Taiwan has emerged victorious from “the white terror,” as it was known. Resentment no doubt festers between Taiwanese and those whose families were originally from the mainland, but basically the island is free, prosperous and democratic. That’s all the more reason for the U.S to stand by Taiwan even though Washington formally recognizes Beijing. As in Ukraine and South Korea, democracy and freedom are at stake in Taiwan too.
In these contests between winners and losers, though, the battle lines are often indistinct and the outcome unsettled. The winners, proud of their victories, risk sinking into dictatorship and corruption. You have to wonder about contests for nations from Southeast Asia to the middle to eastern Europe and Africa.
What happened to the Arab Spring of 10 years ago, breathing fresh air, hope and life across the Arab world? Remember the exhilaration of the fall of Saddam Hussein in Iraq in 2003? The new American-supported regime was already flailing as Iran extended its influence before Saddam was executed three years later.
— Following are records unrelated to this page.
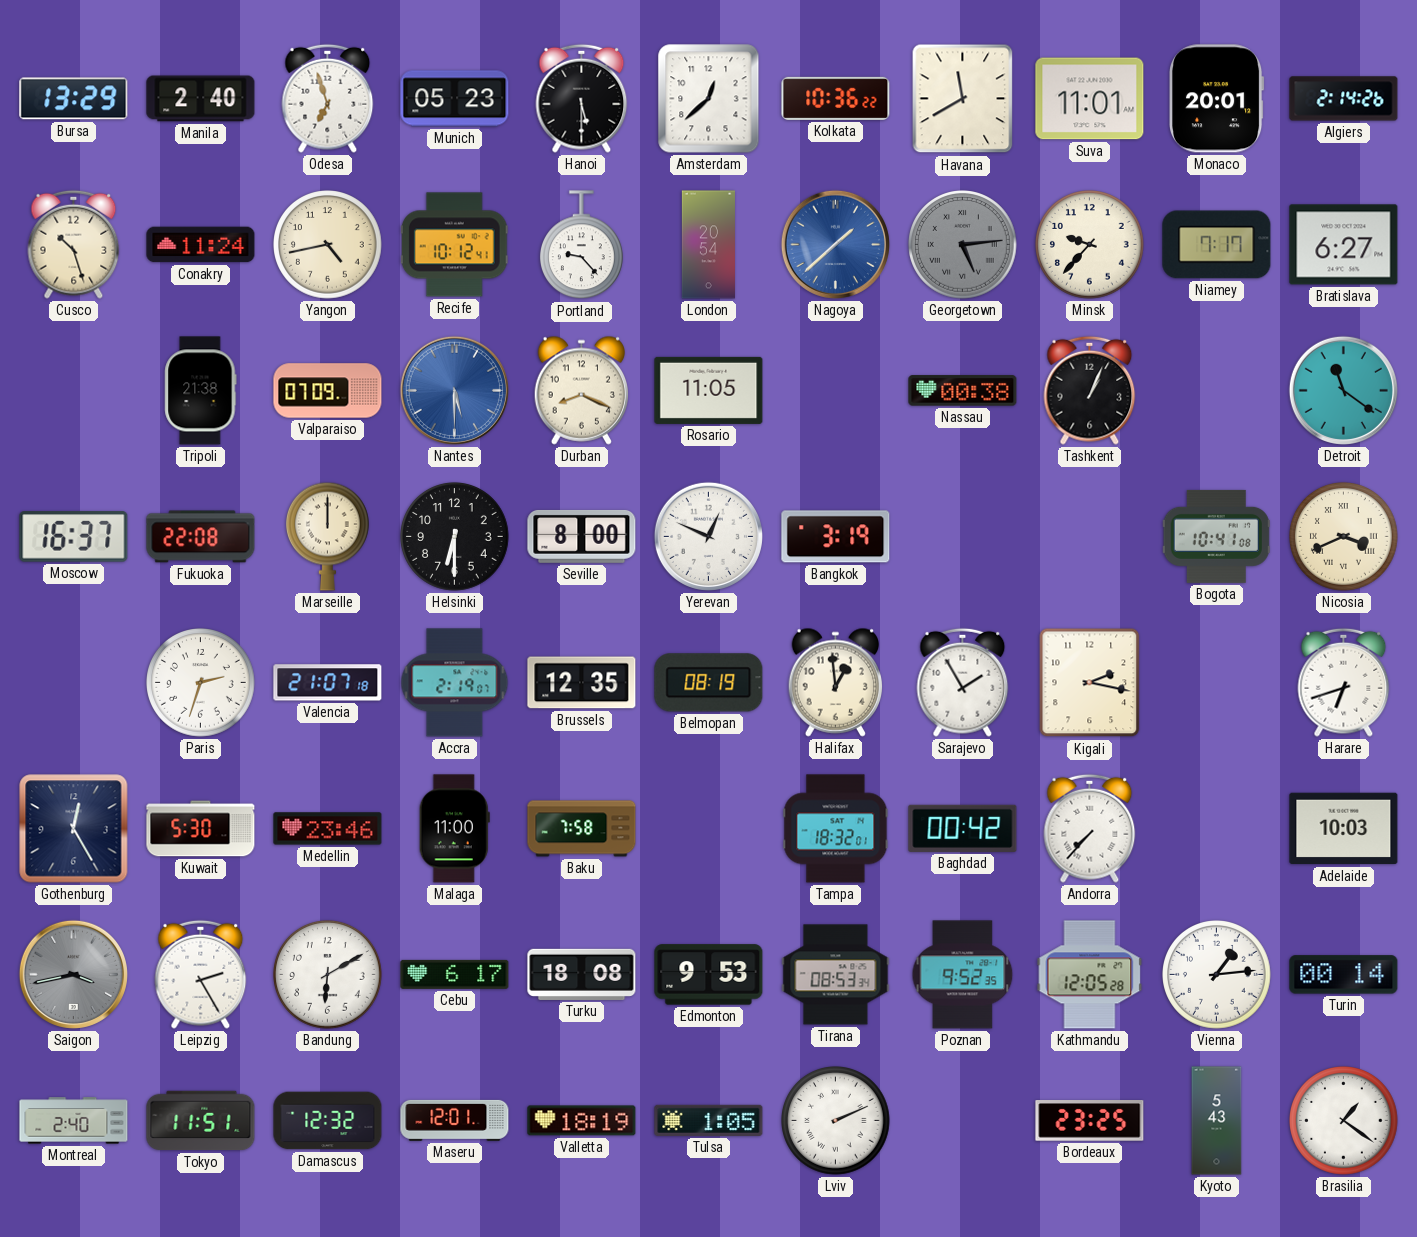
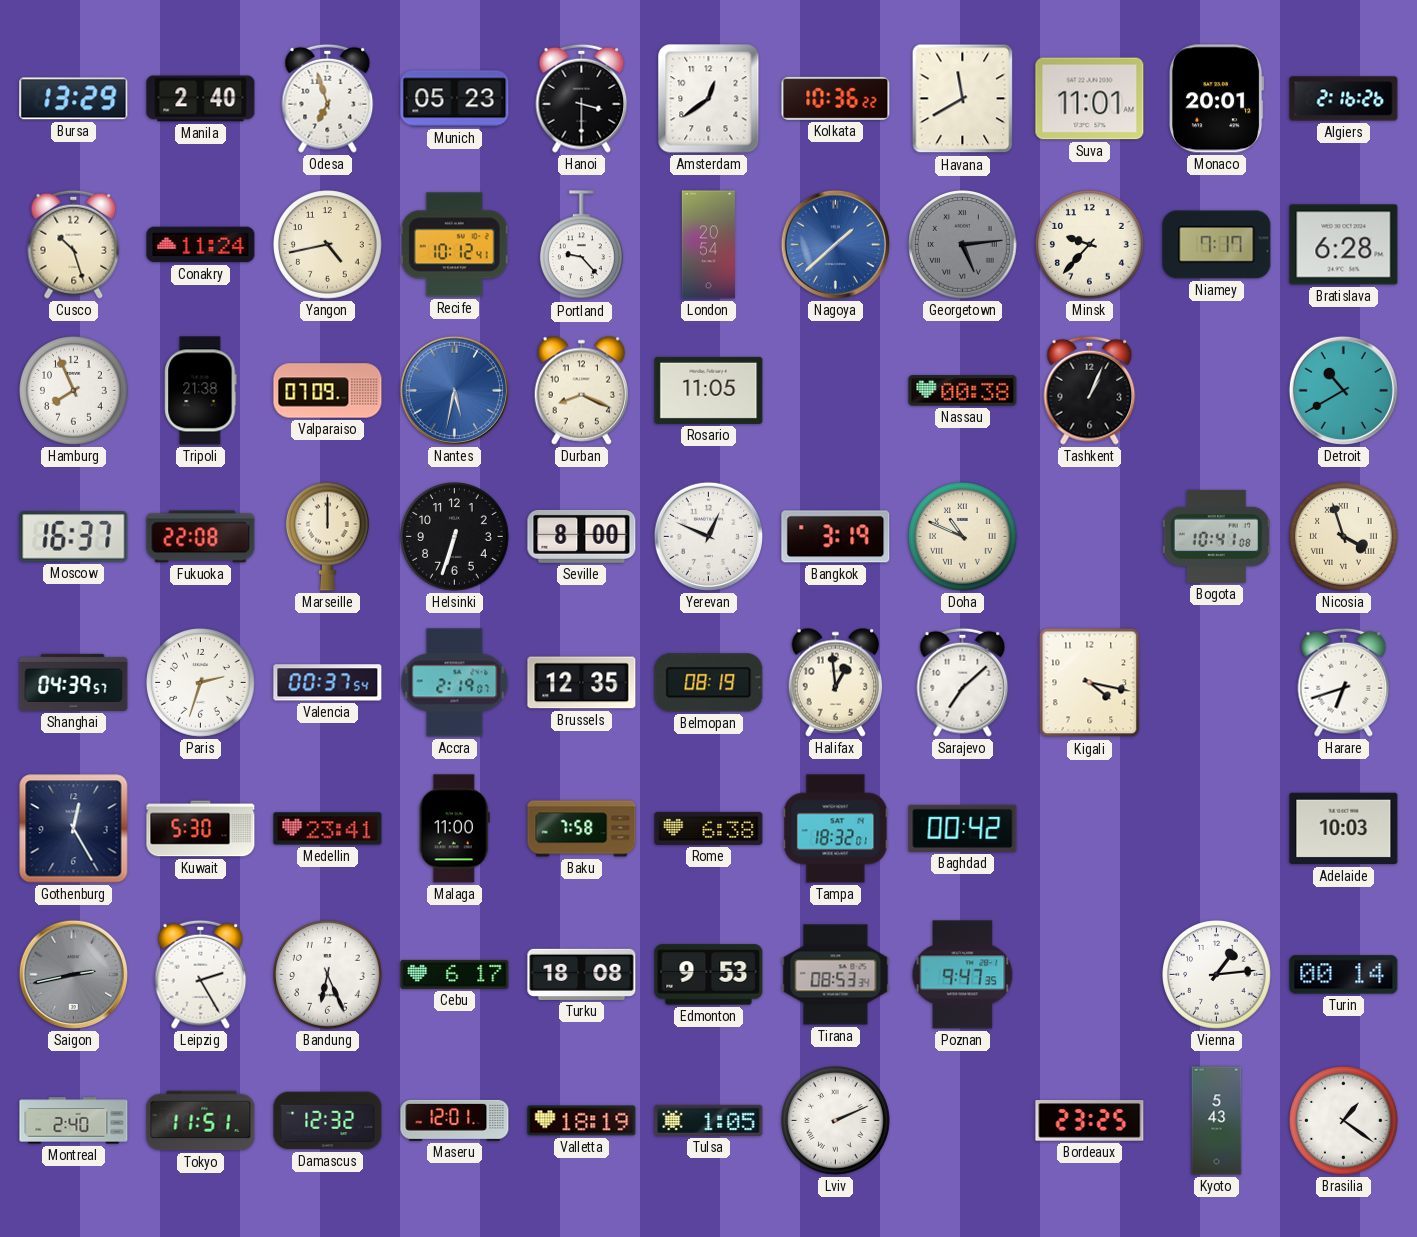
Hanoi: 5:30 -> 3:30
Amsterdam: 12:38 -> 12:39
Algiers: 2:14 -> 2:16
Bratislava: 6:27 -> 6:28
Hamburg: none -> 7:56
Nantes: 5:30 -> 5:32
Detroit: 11:21 -> 10:40
Helsinki: 6:30 -> 6:33
Doha: none -> 10:49
Nicosia: 3:41 -> 3:57
Shanghai: none -> 04:39
Valencia: 21:07 -> 00:37
Sarajevo: 1:55 -> 7:08
Kigali: 2:17 -> 4:17
Medellin: 23:46 -> 23:41
Rome: none -> 6:38
Andorra: 7:37 -> none
Saigon: 3:43 -> 2:43
Bandung: 6:10 -> 6:26
Poznan: 9:52 -> 9:47
Kathmandu: 12:05 -> none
For that matter, how sure are we of peace in eastern Europe as Putin fantasizes extending Russian power over the former Soviet empire? He has encountered disasters in Iraq, but he’s not giving up the dream of a revanchist Russia under his rule or that of a successor. We’ll have to wait before celebrating victory in Ukraine.
Donald Kirk has been a journalist for more than 60 years, focusing much of his career on conflict in Asia and the Middle East, including as a correspondent for the Washington Star and Chicago Tribune. He currently is a freelance correspondent covering North and South Korea. He is the author of several books about Asian affairs.